The World’s Wit and Humor: An Encyclopedia in 15 Volumes. 1906.

J. M. Barrie (1860–1937)

A Humourist on His Calling

From “A Window in Thrums”

TAMMAS put his foot on the pail.

“I tak no credit,” he said modestly, on the evening, I remember, of Willie Pyatt’s funeral, “in bein’ able to speak wi’ a sort o’ faceelity on topics ’at I’ve made my ain.”

“Aye,” said T’nowhead, “but it’s no the faceelity o’ speakin’ ’at taks me. There’s Davit Lunan ’at can speak like as if he had learned it aff a paper, an’ yet I canna thole ’im.”

“Davit,” said Hendry, “doesna speak in a wy ’at a body can follow ’im. He doesna gae even on. Jess says he’s juist like a man aye at the cross-roads, an’ no sure o’ his way. But the stock has words, an’ no ilka body has that.”

“If I was bidden to put Tammas’s gift in a word,” said T’nowhead, “I would say ’at he had a wy. That’s what I would say.”

“Weel, I suppose I have,” Tammas admitted, “but, wy or no wy, I couldna put a point on my words if it wasna for my sense o’ humour. Lads, humour’s what gies the nip to speakin’.”

“It’s what maks ye a sarcesticist, Tammas,” said Hendry; “but what I wonder at is yer sayin’ the humourous things sae aisy-like. Some says ye mak them up aforehand, but I ken that’s no true.”

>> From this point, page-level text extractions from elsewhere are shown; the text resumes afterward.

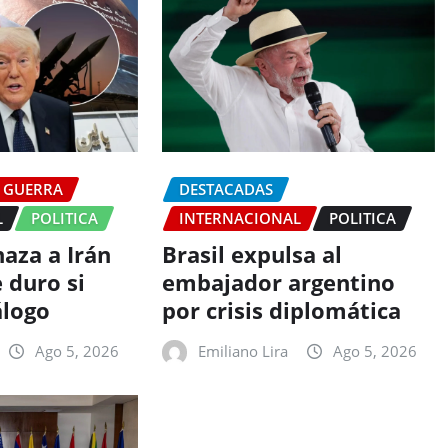
GUERRA
DESTACADAS
L
POLITICA
INTERNACIONAL
POLITICA
aza a Irán
Brasil expulsa al
 duro si
embajador argentino
álogo
por crisis diplomática
Ago 5, 2026
Emiliano Lira
Ago 5, 2026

“No, only is’t no true,” said Tammas, “but it couldna be true. Them ’at says sic things, an’ weel I ken you’re meanin’ Davit Lunan, hasna nae idea o’ what humour is. It’s a thing ’at spouts oot o’ its ain accord. Some o’ the maist humourous things I’ve ever said cam oot, as a body may say, by themselves.”

“I suppose that’s the case,” said T’nowhead; “an’ yet it maun be you ’at brings them up?”

“There’s no nae doubt about its bein’ the case,” said Tammas; “for I’ve watched mysel’ often. There was a vera guid instance occurred sune after I married Easie. The earl’s son met me one day, aboot that time, i’ the Tenements, an’ he didna ken ’at Chirsty was deid, an’ I’d married again. ‘Well, Haggart,’ he says, in his frank wy, ‘and how is your wife?’ ‘She’s vera weel, sir,’ I maks answer, ‘but she’s no the ane you mean.’”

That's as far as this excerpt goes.